### DATA EXTRACTS

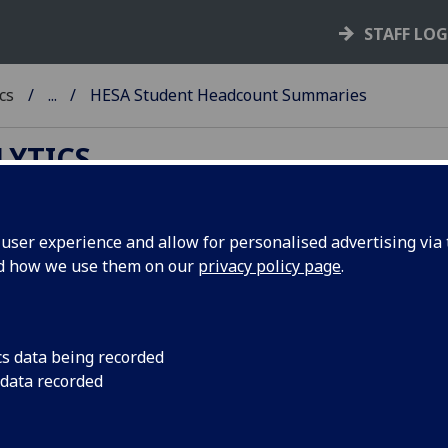
STAFF LO
cs
...
HESA Student Headcount Summaries
LYTICS
ser experience and allow for personalised advertising via t
nd how we use them on our
privacy policy page
.
SA Student Headcount Summaries
r University of Glasgow students
 does not become available until after the HESA deadline fo
cs data being recorded
ission each year, which is
31 October
.
 data recorded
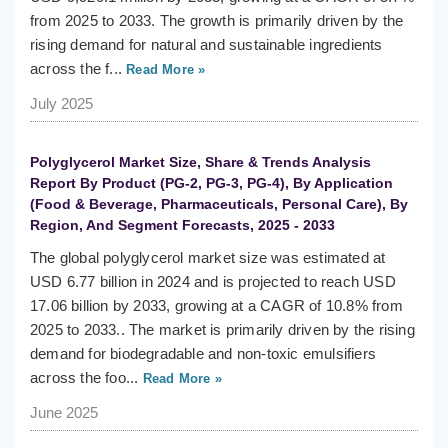
from 2025 to 2033. The growth is primarily driven by the
rising demand for natural and sustainable ingredients
across the f...
Read More »
July 2025
Polyglycerol Market Size, Share & Trends Analysis
Report By Product (PG-2, PG-3, PG-4), By Application
(Food & Beverage, Pharmaceuticals, Personal Care), By
Region, And Segment Forecasts, 2025 - 2033
The global polyglycerol market size was estimated at
USD 6.77 billion in 2024 and is projected to reach USD
17.06 billion by 2033, growing at a CAGR of 10.8% from
2025 to 2033.. The market is primarily driven by the rising
demand for biodegradable and non-toxic emulsifiers
across the foo...
Read More »
June 2025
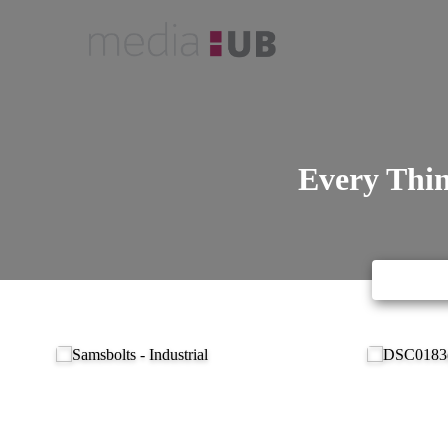
Every Thin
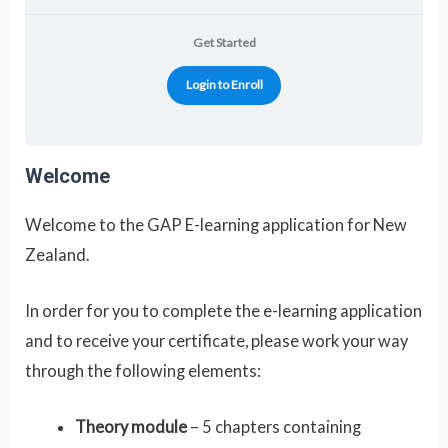
Get Started
Login to Enroll
Welcome
Welcome to the GAP E-learning application for New
Zealand.
In order for you to complete the e-learning application
and to receive your certificate, please work your way
through the following elements:
Theory module
– 5 chapters containing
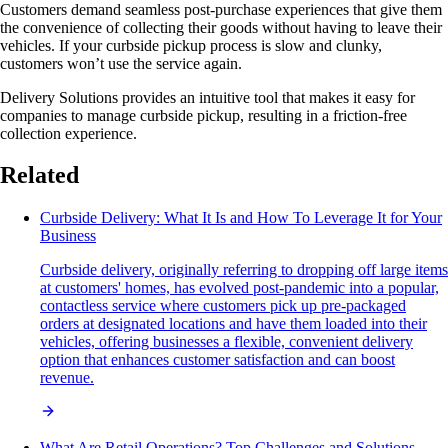
Customers demand seamless post-purchase experiences that give them
the convenience of collecting their goods without having to leave their
vehicles. If your curbside pickup process is slow and clunky,
customers won’t use the service again.
Delivery Solutions provides an intuitive tool that makes it easy for
companies to manage curbside pickup, resulting in a friction-free
collection experience.
Related
Curbside Delivery: What It Is and How To Leverage It for Your
Business
Curbside delivery, originally referring to dropping off large items
at customers' homes, has evolved post-pandemic into a popular,
contactless service where customers pick up pre-packaged
orders at designated locations and have them loaded into their
vehicles, offering businesses a flexible, convenient delivery
option that enhances customer satisfaction and can boost
revenue.
What Are Retail Operations? Top Challenges and Solutions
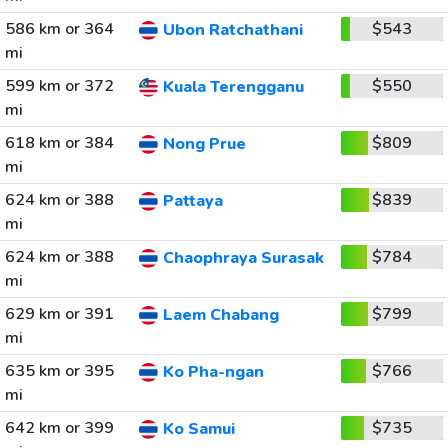
586 km or 364
$543
Ubon Ratchathani
mi
599 km or 372
$550
Kuala Terengganu
mi
618 km or 384
$809
Nong Prue
mi
624 km or 388
$839
Pattaya
mi
624 km or 388
$784
Chaophraya Surasak
mi
629 km or 391
$799
Laem Chabang
mi
635 km or 395
$766
Ko Pha-ngan
mi
642 km or 399
$735
Ko Samui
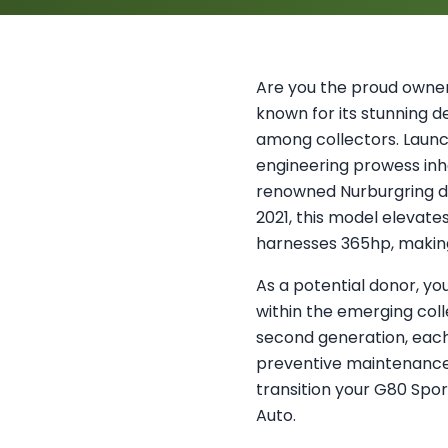
Are you the proud owner 
known for its stunning 
among collectors. Launc
engineering prowess inh
renowned Nurburgring d
2021, this model elevate
harnesses 365hp, making i
As a potential donor, yo
within the emerging col
second generation, each 
preventive maintenance m
transition your G80 Spo
Auto.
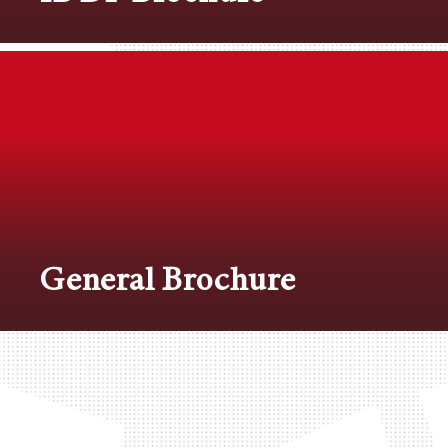
General Brochure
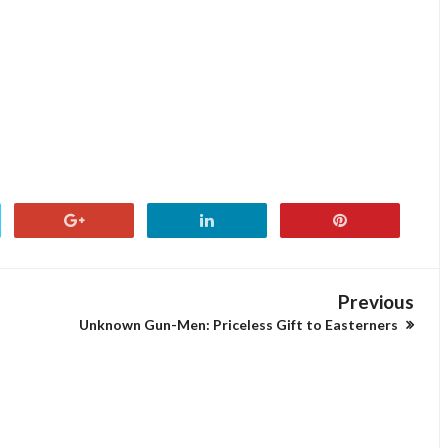
Previous
Unknown Gun-Men: Priceless Gift to Easterners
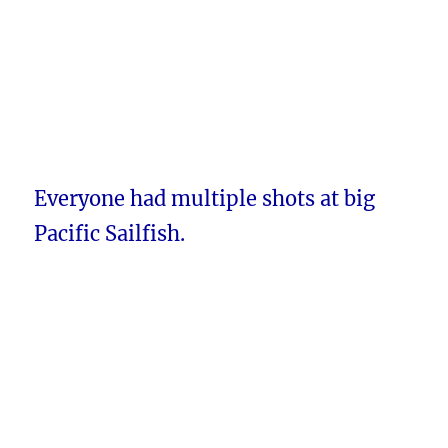
Everyone had multiple shots at big
Pacific Sailfish.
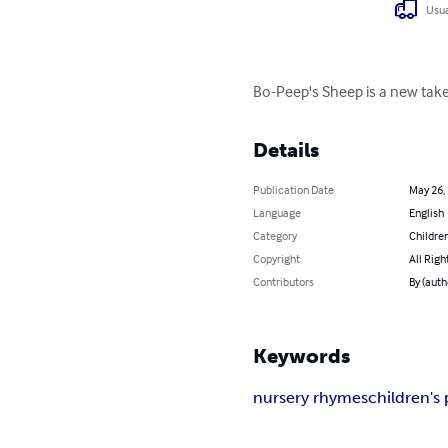
Usua
Bo-Peep's Sheep is a new take
Details
Publication Date
May 26,
Language
English
Category
Children
Copyright
All Righ
Contributors
By (auth
Keywords
nursery rhymes
children's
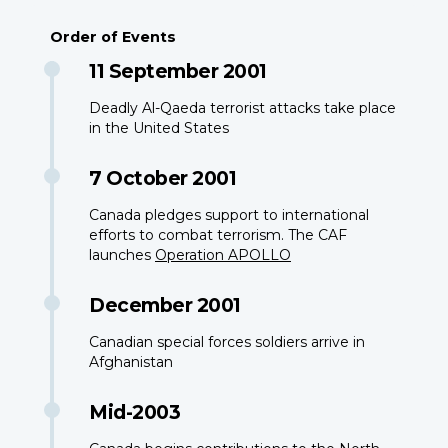
Order of Events
11 September 2001
Deadly Al-Qaeda terrorist attacks take place
in the United States
7 October 2001
Canada pledges support to international
efforts to combat terrorism. The CAF
launches
Operation APOLLO
December 2001
Canadian special forces soldiers arrive in
Afghanistan
Mid-2003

### WORK INSTRUCTION
Where the word "billion" shows up in a line of the entries above, count that line; the answer is the total alone.

### EXERCISE RESPONSE
2